Hatinya sangat sakit menerima kenyataan pahit itu, hingga dia tak mampu lagi membendung airmatanya dan menangis lagi sejadi-jadinya untuk kedua kali.

Kemudian dia berteriak tanpa kendali untuk meluapkan emosinya,

"Kenapa?

Kenapa yah Tuhan?

Kenapa ini harus terjadi padaku?

Dosa apa yang sudah aku lakukan?

Lebih baik aku mati saja daripada harus hidup seperti ini?"

Kumpulan orang itu pun hanya bisa terdiam melihat Anton dan tak berani mendekatinya.

Sampai akhirnya, salah seorang dari antara mereka memberanikan diri bicara padanya untuk menguatkannya. Dia menghiburnya sambil mengusap-usap lembut punggungnya.

"Tabahlah Anton. Kuatkan dirimu."

Cuaca yang cerah saat itu, tak memberinya kebahagiaan. Kebahagiaan yang dinanti-nantikan oleh seorang ayah ataupun suami. Tapi justru kegelapan yang sangat pekat seperti awan hitam yang siap menjatuhkan hujan badai ke atas permukaan bumi.

Lalu ketika hari mulai gelap, Jenazah harus segera dimakamkan. Maka agar semuanya bisa berjalan dengan lancar, salah seorang di antara mereka terus berusaha menenangkan dan menghibur Anton. Dia berkata,

"Sudahlah Anton.

Ini memang berat, tapi kamu harus mengikhlaskannya. Sekarang hari hampir gelap dan kita harus segera memakamkan jenazah Nia.

Sudahlah. Biarkan dia beristirahat dengan tenang."

**********

Akhirnya proses pemakaman Nia pun dimulai. Nyanyian perkabungan pun dilantunkan, dan ditutup dengan doa.

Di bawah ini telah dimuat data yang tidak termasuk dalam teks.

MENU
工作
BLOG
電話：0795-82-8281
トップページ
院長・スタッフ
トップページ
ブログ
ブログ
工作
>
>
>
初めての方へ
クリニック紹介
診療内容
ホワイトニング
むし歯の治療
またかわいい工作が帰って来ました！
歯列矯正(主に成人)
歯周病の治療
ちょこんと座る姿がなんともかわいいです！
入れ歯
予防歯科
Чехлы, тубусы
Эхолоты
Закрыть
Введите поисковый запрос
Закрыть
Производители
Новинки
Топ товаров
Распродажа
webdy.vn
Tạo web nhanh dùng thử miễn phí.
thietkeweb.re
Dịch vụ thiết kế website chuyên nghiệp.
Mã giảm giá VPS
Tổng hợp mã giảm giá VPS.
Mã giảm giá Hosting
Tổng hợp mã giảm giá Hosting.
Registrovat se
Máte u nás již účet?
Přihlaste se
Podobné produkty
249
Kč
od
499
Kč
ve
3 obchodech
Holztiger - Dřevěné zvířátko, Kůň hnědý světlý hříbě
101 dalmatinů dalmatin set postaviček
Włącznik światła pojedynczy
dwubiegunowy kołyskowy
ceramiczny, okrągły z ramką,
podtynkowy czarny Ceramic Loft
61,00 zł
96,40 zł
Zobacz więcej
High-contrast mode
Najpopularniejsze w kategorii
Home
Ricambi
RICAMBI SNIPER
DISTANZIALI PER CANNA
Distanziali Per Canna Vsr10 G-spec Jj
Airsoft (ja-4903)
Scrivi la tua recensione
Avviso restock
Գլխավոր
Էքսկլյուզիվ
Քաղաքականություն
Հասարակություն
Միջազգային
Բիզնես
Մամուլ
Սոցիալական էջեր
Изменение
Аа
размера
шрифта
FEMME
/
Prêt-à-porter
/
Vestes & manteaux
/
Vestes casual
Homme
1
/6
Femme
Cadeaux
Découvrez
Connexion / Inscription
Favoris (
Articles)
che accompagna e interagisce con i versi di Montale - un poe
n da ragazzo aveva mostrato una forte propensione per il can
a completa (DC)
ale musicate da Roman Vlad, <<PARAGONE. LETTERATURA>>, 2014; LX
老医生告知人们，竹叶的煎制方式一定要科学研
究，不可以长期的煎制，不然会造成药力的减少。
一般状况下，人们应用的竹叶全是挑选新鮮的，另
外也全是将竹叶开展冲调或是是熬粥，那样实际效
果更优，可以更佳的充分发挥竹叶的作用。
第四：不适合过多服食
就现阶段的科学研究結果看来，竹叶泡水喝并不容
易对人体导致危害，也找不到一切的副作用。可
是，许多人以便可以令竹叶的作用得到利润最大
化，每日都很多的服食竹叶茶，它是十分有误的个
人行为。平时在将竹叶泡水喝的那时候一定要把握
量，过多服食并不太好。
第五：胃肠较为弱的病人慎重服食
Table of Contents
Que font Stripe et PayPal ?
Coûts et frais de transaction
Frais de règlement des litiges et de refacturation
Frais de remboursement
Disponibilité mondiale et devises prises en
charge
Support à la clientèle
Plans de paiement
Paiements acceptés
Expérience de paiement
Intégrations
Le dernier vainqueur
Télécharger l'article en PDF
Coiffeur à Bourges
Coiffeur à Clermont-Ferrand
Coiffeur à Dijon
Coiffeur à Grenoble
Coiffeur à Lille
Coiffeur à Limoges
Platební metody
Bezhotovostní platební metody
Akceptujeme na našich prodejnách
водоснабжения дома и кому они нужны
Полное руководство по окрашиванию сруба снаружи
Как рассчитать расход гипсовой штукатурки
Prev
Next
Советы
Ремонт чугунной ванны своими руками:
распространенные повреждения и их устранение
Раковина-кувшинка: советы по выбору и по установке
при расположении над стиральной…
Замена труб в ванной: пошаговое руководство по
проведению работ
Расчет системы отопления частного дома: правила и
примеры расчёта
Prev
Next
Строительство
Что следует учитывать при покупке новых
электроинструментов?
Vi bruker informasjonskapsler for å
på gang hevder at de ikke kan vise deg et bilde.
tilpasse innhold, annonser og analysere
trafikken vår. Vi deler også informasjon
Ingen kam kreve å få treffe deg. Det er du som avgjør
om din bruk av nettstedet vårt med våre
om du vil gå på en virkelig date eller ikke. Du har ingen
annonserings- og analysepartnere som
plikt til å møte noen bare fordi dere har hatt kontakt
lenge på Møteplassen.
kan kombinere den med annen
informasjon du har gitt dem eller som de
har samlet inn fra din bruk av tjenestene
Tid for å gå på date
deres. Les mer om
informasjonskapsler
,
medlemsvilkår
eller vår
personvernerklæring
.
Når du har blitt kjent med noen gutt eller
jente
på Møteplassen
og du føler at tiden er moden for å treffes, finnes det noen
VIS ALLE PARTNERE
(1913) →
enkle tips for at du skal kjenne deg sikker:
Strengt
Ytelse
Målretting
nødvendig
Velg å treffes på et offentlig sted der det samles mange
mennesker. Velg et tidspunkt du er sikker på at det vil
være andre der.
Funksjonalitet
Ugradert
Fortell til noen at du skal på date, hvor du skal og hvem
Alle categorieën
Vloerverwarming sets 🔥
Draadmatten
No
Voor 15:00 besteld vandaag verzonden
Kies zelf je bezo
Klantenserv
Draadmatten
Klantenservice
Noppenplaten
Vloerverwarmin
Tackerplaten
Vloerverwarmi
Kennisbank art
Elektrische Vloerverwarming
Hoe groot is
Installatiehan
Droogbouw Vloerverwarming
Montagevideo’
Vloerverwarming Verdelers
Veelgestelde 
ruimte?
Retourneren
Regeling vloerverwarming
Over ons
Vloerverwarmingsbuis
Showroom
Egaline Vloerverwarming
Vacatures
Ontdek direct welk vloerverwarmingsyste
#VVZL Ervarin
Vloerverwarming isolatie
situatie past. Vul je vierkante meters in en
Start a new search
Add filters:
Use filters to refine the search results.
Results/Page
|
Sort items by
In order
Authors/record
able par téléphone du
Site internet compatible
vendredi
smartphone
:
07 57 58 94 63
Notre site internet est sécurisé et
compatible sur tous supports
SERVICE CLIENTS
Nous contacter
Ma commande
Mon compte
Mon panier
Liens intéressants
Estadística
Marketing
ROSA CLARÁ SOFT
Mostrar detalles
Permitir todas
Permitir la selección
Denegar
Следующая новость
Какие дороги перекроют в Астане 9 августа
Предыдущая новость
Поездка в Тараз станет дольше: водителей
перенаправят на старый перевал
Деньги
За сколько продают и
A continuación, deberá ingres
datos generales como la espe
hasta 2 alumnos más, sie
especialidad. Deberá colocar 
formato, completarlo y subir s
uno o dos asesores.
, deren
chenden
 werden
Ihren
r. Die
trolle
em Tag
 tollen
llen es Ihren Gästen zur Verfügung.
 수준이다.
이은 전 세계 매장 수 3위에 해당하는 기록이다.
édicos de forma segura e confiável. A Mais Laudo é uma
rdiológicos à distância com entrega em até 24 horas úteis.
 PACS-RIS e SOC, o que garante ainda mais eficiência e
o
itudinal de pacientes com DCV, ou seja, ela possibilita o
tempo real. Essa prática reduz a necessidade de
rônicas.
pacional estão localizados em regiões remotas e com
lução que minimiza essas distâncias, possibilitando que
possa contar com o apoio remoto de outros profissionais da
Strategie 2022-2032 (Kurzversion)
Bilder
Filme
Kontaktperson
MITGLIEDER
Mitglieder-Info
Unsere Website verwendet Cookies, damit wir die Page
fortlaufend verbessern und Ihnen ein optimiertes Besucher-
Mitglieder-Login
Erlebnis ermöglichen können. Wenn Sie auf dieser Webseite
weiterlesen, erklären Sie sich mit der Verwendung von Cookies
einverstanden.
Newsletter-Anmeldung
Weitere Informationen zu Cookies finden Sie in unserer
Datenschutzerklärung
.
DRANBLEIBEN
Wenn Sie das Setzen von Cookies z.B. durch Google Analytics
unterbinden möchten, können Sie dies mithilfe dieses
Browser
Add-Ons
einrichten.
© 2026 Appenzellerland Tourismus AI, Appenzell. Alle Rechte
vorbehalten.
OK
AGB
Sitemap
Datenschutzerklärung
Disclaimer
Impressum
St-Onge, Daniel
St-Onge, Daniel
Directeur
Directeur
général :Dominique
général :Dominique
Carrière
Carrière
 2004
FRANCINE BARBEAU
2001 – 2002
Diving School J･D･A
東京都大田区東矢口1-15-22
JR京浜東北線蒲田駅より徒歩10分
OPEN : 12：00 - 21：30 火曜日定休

Kemudian jenazah diangkat dan dibawa ke pemakaman umum. Di sana Anton dan putrinya tak henti-hentinya menangisi kepergian Nia. Dia terus mengucapkan kata-kata yang sama, 'Nia kenapa kau pergi meninggalkan ku dan anak-anakmu?'

Beberapa orang di sana pun tak henti-hentinya menghibur Anton dan Siska. Tak henti-hentinya mereka mengucapkan kata-kata yang sama berulangkali, 'sabar'. Sampai akhirnya Anton lelah dan diam melihat orang-orang memasukkan jasad Nia ke dalam kubur.

Lalu seorang pemimpin agama mulai memimpin doa untuk melepaskan kepergian Nia. Setelah semuanya itu, orang-orang satu persatu mulai menyalami Anton dan memberikan kata-kata penghiburan baginya.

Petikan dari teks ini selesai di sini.